It takes unbearably long for the soil to warm up in the Spring, but as the Equinox looms there is often a warm spell when you can risk an early sowing of some outdoor seeds. With all small seeds, warmth is key for germination, sowing early is a risky business.
Carrot germination is the supreme challenge. We discussed last month the idea of sowing indoors in pots, gel or damp paper towels. You then transplant into the growing bed the moment you see any sign of life—before the roots are more than a nanometre long. This is not an option for my sausage-fingered self, we sow outdoors in damp soil warmed by a layer of fleece.
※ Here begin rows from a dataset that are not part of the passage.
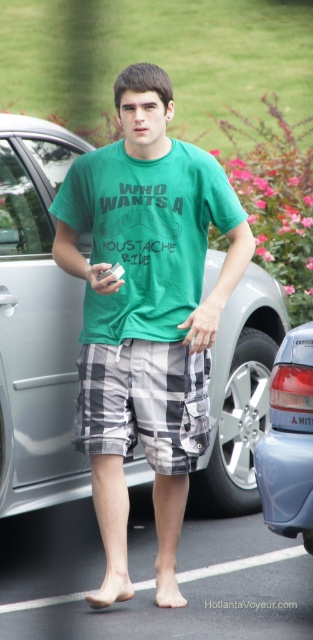 Question: Is silver metallic car at center below green cotton t-shirt at center?

Choices:
 (A) no
 (B) yes

Answer: (B)

Question: Considering the relative positions of silver metallic car at center and blue metallic sedan at right in the image provided, where is silver metallic car at center located with respect to blue metallic sedan at right?

Choices:
 (A) left
 (B) right

Answer: (A)

Question: Does silver metallic car at center appear under blue metallic sedan at right?

Choices:
 (A) no
 (B) yes

Answer: (A)

Question: Which of the following is the farthest from the observer?

Choices:
 (A) green cotton t-shirt at center
 (B) plaid cotton shorts at center

Answer: (A)

Question: Which object appears closest to the camera in this image?

Choices:
 (A) green cotton t-shirt at center
 (B) blue metallic sedan at right
 (C) plaid cotton shorts at center

Answer: (B)

Question: Which of these objects is positioned closest to the silver metallic car at center?

Choices:
 (A) green cotton t-shirt at center
 (B) blue metallic sedan at right
 (C) plaid cotton shorts at center

Answer: (C)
Large seeds such as peas, broad beans and well chatted early potatoes do well from a March sowing. With all soil sown crops, growth is stronger and faster under fleece. You may have to put some netting over the fleece to keep birds and badgers at bay, jackdaws like fleece for their nests. We start peas and beans in seed trays indoors to get around the mouse problem. And do you like what mechanics and gardeners wear? Overall.
Cheap seeds!
This year we have bought nearly all our seed online from Premier Seeds in Salisbury. The seed packets are mostly 69 or 99p and no postage, and you get masses of seeds. They say they were fed up with the price of seeds and thought they should be cheaper. Suits me! They buy bulk seed from big companies and trial them in their Salisbury garden—which is just what the likes of Kings and Suttons do.